Transcribed page contents
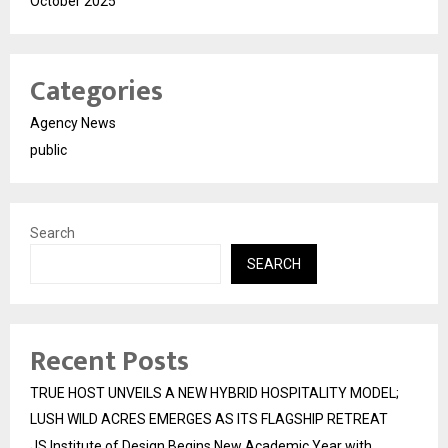
October 2025
Categories
Agency News
public
Search
SEARCH
Recent Posts
TRUE HOST UNVEILS A NEW HYBRID HOSPITALITY MODEL;
LUSH WILD ACRES EMERGES AS ITS FLAGSHIP RETREAT
JS Institute of Design Begins New Academic Year with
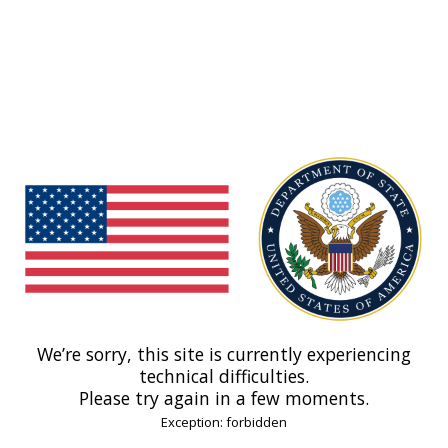
We’re sorry, this site is currently experiencing
technical difficulties.
Please try again in a few moments.
Exception: forbidden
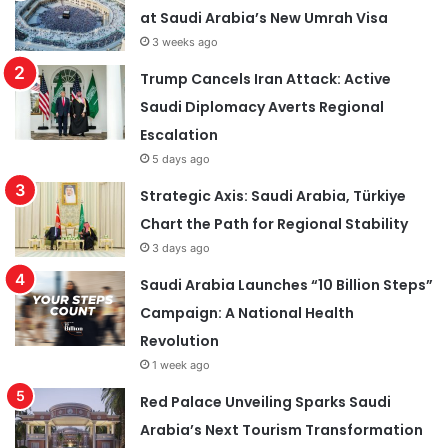
at Saudi Arabia’s New Umrah Visa
3 weeks ago
Trump Cancels Iran Attack: Active
Saudi Diplomacy Averts Regional
Escalation
5 days ago
Strategic Axis: Saudi Arabia, Türkiye
Chart the Path for Regional Stability
3 days ago
Saudi Arabia Launches “10 Billion Steps”
Campaign: A National Health
Revolution
1 week ago
Red Palace Unveiling Sparks Saudi
Arabia’s Next Tourism Transformation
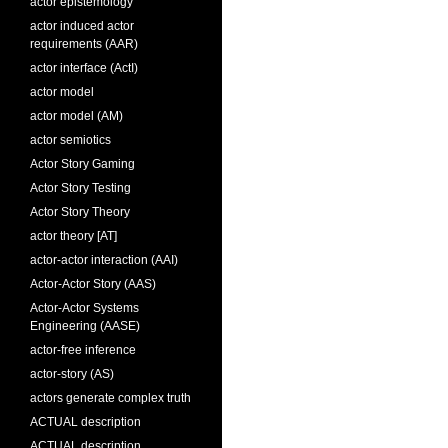
actor epistemology
actor induced actor
requirements (AAR)
actor interface (ActI)
actor model
actor model (AM)
actor semiotics
Actor Story Gaming
Actor Story Testing
Actor Story Theory
actor theory [AT]
actor-actor interaction (AAI)
Actor-Actor Story (AAS)
Actor-Actor Systems
Engineering (AASE)
actor-free inference
actor-story (AS)
actors generate complex truth
ACTUAL description
ACTUAL description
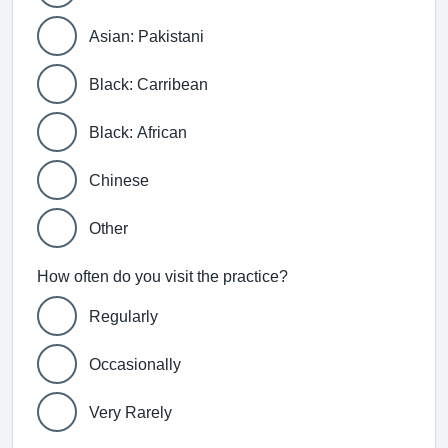
Asian: Pakistani
Black: Carribean
Black: African
Chinese
Other
How often do you visit the practice?
Regularly
Occasionally
Very Rarely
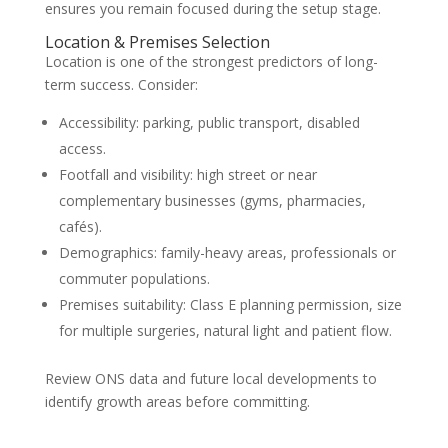
ensures you remain focused during the setup stage.
Location & Premises Selection
Location is one of the strongest predictors of long-
term success. Consider:
Accessibility: parking, public transport, disabled
access.
Footfall and visibility: high street or near
complementary businesses (gyms, pharmacies,
cafés).
Demographics: family-heavy areas, professionals or
commuter populations.
Premises suitability: Class E planning permission, size
for multiple surgeries, natural light and patient flow.
Review ONS data and future local developments to
identify growth areas before committing.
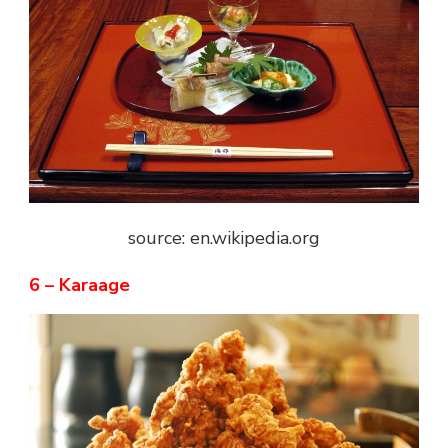
source: en.wikipedia.org
6 – Karaage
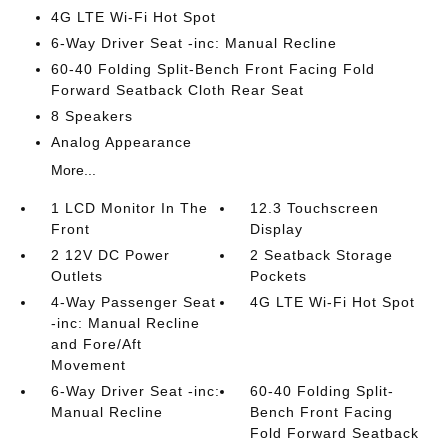
4G LTE Wi-Fi Hot Spot
6-Way Driver Seat -inc: Manual Recline
60-40 Folding Split-Bench Front Facing Fold
Forward Seatback Cloth Rear Seat
8 Speakers
Analog Appearance
More...
1 LCD Monitor In The
12.3 Touchscreen
Front
Display
2 12V DC Power
2 Seatback Storage
Outlets
Pockets
4-Way Passenger Seat
4G LTE Wi-Fi Hot Spot
-inc: Manual Recline
and Fore/Aft
Movement
6-Way Driver Seat -inc:
60-40 Folding Split-
Manual Recline
Bench Front Facing
Fold Forward Seatback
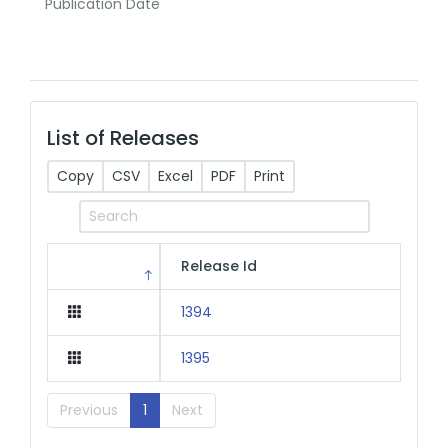
Publication Date
List of Releases
Copy
CSV
Excel
PDF
Print
Release Id
1394
1395
Previous
1
Next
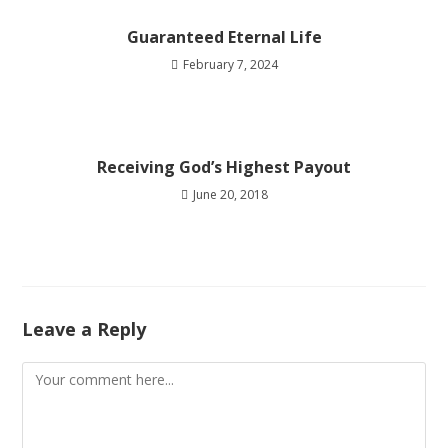
Guaranteed Eternal Life
February 7, 2024
Receiving God’s Highest Payout
June 20, 2018
Leave a Reply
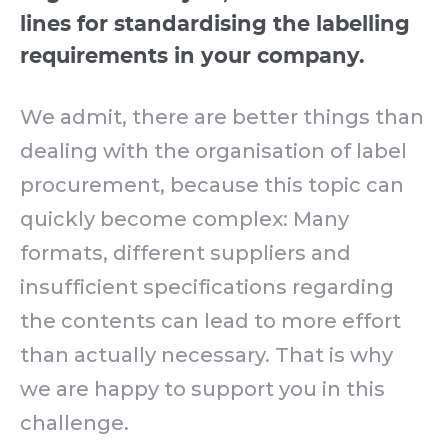
lines for standardising the labelling
requirements in your company.
We admit, there are better things than
dealing with the organisation of label
procurement, because this topic can
quickly become complex: Many
formats, different suppliers and
insufficient specifications regarding
the contents can lead to more effort
than actually necessary. That is why
we are happy to support you in this
challenge.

Task
Within the entries above, give again exactly the lines starting at the one that contains "actor theory [AT]" and ending at the one that contains "Location & Premises Selection", leaving out the pictures.

Exercise answer
actor theory [AT]
actor-actor interaction (AAI)
Actor-Actor Story (AAS)
Actor-Actor Systems
Engineering (AASE)
actor-free inference
actor-story (AS)
actors generate complex truth
ACTUAL description
ACTUAL description
Asian: Pakistani
Black: Carribean
Black: African
Chinese
Other
How often do you visit the practice?
Regularly
Occasionally
Very Rarely
ensures you remain focused during the setup stage.
Location & Premises Selection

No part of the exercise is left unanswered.